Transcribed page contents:
______

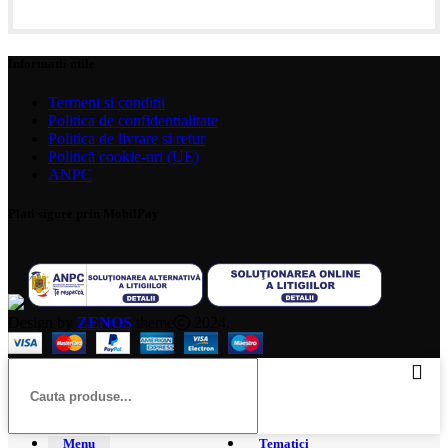
Informatii utile
Termeni si conditii
Politica de confidentialitate
Politica de livrare si retur
Politică cookie-uri (UE)
ANPC
Plati sigure prin MobilPay
Design by
ZENOS
theme
2024.
Menu
Tematici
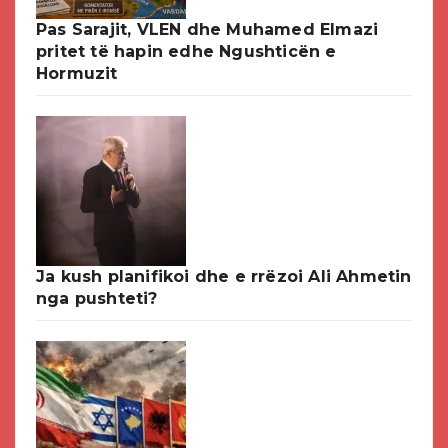
Pas Sarajit, VLEN dhe Muhamed Elmazi
pritet të hapin edhe Ngushticën e
Hormuzit
Ja kush planifikoi dhe e rrëzoi Ali Ahmetin
nga pushteti?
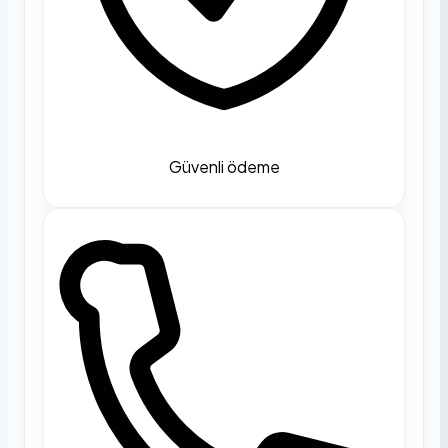
Güvenli ödeme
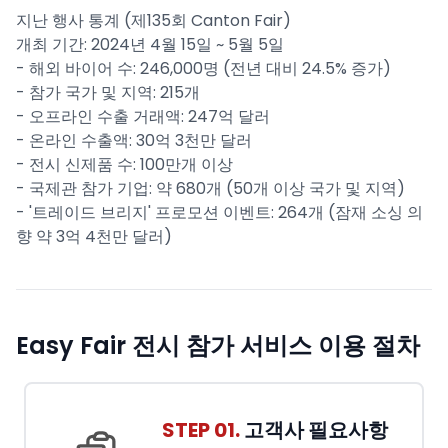
지난 행사 통계 (제135회 Canton Fair)
개최 기간: 2024년 4월 15일 ~ 5월 5일
- 해외 바이어 수: 246,000명 (전년 대비 24.5% 증가)
- 참가 국가 및 지역: 215개
- 오프라인 수출 거래액: 247억 달러
- 온라인 수출액: 30억 3천만 달러
- 전시 신제품 수: 100만개 이상
- 국제관 참가 기업: 약 680개 (50개 이상 국가 및 지역)
- '트레이드 브리지' 프로모션 이벤트: 264개 (잠재 소싱 의
향 약 3억 4천만 달러)
Easy Fair 전시 참가 서비스 이용 절차
STEP 01.
고객사 필요사항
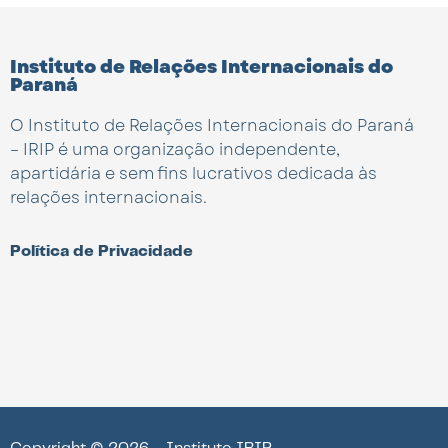
Instituto de Relações Internacionais do
Paraná
O Instituto de Relações Internacionais do Paraná
– IRIP é uma organização independente,
apartidária e sem fins lucrativos dedicada às
relações internacionais.
Política de Privacidade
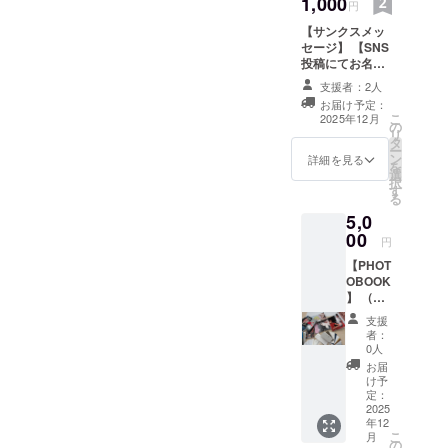
1,000
円
【サンクスメッ
セージ】 【SNS
投稿にてお名前
掲載（希望
支援者：2人
者）】 ・掲載期
お届け予定：
間：プロジェク
こ
2025年12月
の
ト終了後の初回
リ
タ
投稿から無期限
ー
ン
・注意事項：支
詳細を見る
を
選
援時、必ず備考
択
す
欄に掲載を希望
る
されるお名前を
5,0
ご記入ください
00
円
【PHOT
OBOOK
】 （展
示会へ
支援
選定さ
者：
れな
0人
かった
お届
作品を
け予
含む）
定：
※後日郵
2025
年12
送とな
こ
月
る為、
の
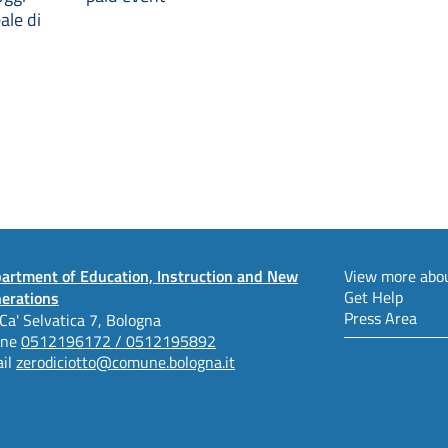
ale di
artment of Education, Instruction and New
View more abou
Get Help
erations
Press Area
 Ca' Selvatica 7, Bologna
one
0512196172 / 0512195892
il
zerodiciotto@comune.bologna.it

______

■ What needs to be done
Take each line above that holds the string "Fair" and copy it.

■ Written response
지난 행사 통계 (제135회 Canton Fair)
Easy Fair 전시 참가 서비스 이용 절차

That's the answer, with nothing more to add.